Organs and tissues important to the proper functioning of the immune system include the thymus and bone marrow, lymph nodes and vessels, spleen, and skin.

Bone marrow and thymus

If the immune system is a police force, the bone marrow is the police academy because this is where the different types of immune system cells are created. All cells of the immune system are created in the bone marrow from a common type of starting cell, called a stem cell. These stem cells later develop into specific cell types, including red blood cells, platelets (important for blood clotting), and white blood cells (important for immune responses). The cell generation and differentiation process occurs every day for as long as we live. As a result, in the same way that the red blood cells in our blood are replenished after an injury or blood donation, our immune system cells are constantly replenished.

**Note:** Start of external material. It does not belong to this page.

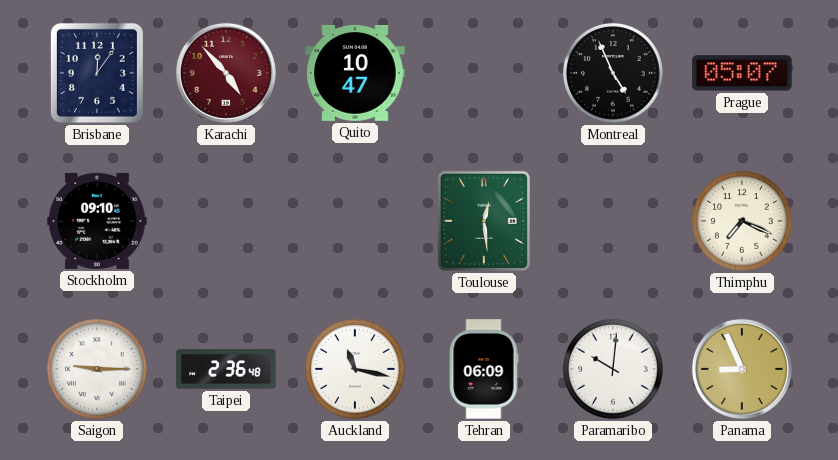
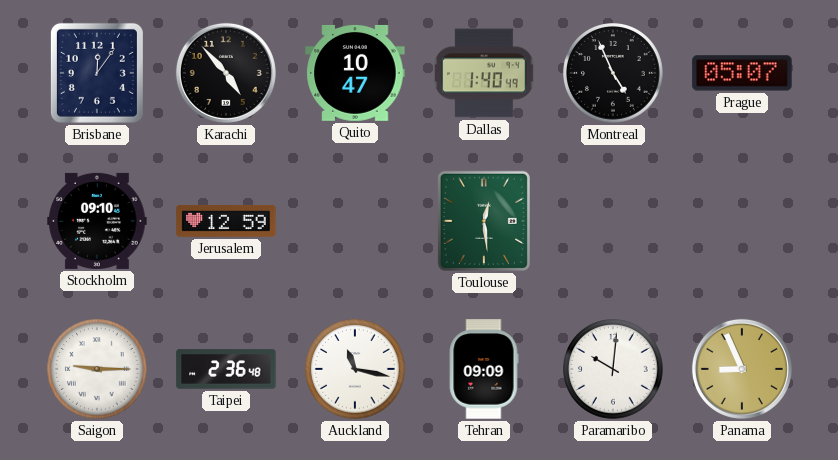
Karachi dial: burgundy -> black
Dallas: none -> 1:40
Jerusalem: none -> 12:59
Thimphu: 7:19 -> none
Tehran: 06:09 -> 09:09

Some of the stem cells will become a type of immune system cell called a lymphocyte. Two types of lymphocytes comprise the adaptive immune system — B cells and T cells. B cells mature in the bone marrow (hence the name “B cell”). Cells that eventually become T cells travel from the bone marrow to the thymus by way of our bloodstream where they mature (hence the name “T cell”). The thymus is located just above the heart behind the sternum, or breastbone.

Lymph nodes and vessels

Lymph nodes are tissues full of immune cells. These nodes are located strategically throughout the body. Some are better known than others. For example, many people are familiar with tonsils and adenoids in the neck, but may not be aware of Peyer’s patches, which are lymph nodes that line the intestine. Numerous unnamed lymph nodes also exist throughout the body; in fact, virtually every corner of our body has some group of lymph nodes associated with it. Lymph nodes tend to be most prevalent in areas near body openings, such as the digestive tract and the genital region, because this is where pathogens most often enter the body.

If the immune system is a police force; lymph nodes are their stations. Once a pathogen is detected, nearby lymph nodes, often referred to as draining lymph nodes, become hives of activity, where cell activation, chemical signaling, and expansion of the number of immune system cells occur. The result is that the nodes increase in size and the surrounding areas may become tender as the enlarged nodes take up more space than usual. “Swollen glands” in the neck are an example that most of us have experienced. But, the same thing can occur anywhere lymph nodes are activated.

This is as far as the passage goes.